Frictional unemployment – the unpleasant interval experienced when between jobs - regularly gets a lot of bad press. It is often blamed for market inconsistency, a lack of long-term economic and business vision and family/societal instability.
Nevertheless, the degree to which some countries have salvaged this dire situation has been and continues to be demonstrated today, and particularly in the wider Mediterranean region.
On our third session of the Conference’s first day -September 17th in Tunis – the participants will witness first-hand how job intermediation services provided by the Tunisian National Employment Agency can be optimised and how its experience can be leveraged for other countries in the region. Participants will also be exposed to a wealth of good practices from other countries’ longstanding experience in job intermediation and Public Employment Services (PES).
With 91 nationwide offices, Tunisia’s PES has been offering jobs to almost half a million jobseekers (close to 60% of the country’s unemployed people) year after year since 2010. During this session, Tunisia’s PES examples will have the opportunity to showcase why and how it continues to achieve results.
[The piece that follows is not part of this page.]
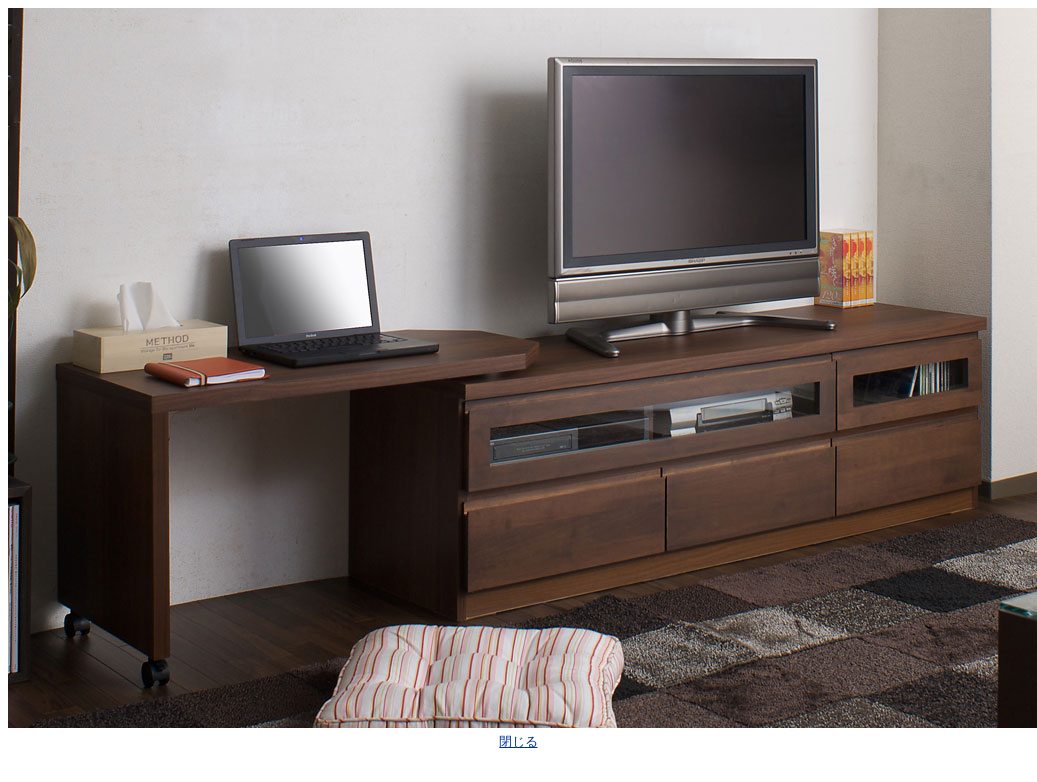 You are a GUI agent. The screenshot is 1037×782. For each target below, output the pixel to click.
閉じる (518, 741)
Some of these are attributed to a lean, seamless and well-informed labour market database, and others to consistent reporting and monitoring - hence re-feeding and renovating the process towards achieving transparency and SMART results.
The Secretariat of the Union for the Mediterranean has already begun to propel a valuable multi-stakeholder community around the debate of job intermediation and issues such as how to outline the role of local and regional authorities in extending the network of PES; which successful job intermediation stories can be identified in, for instance, Tunisia, Morocco or Turkey, and thereafter transferred to other countries, etc.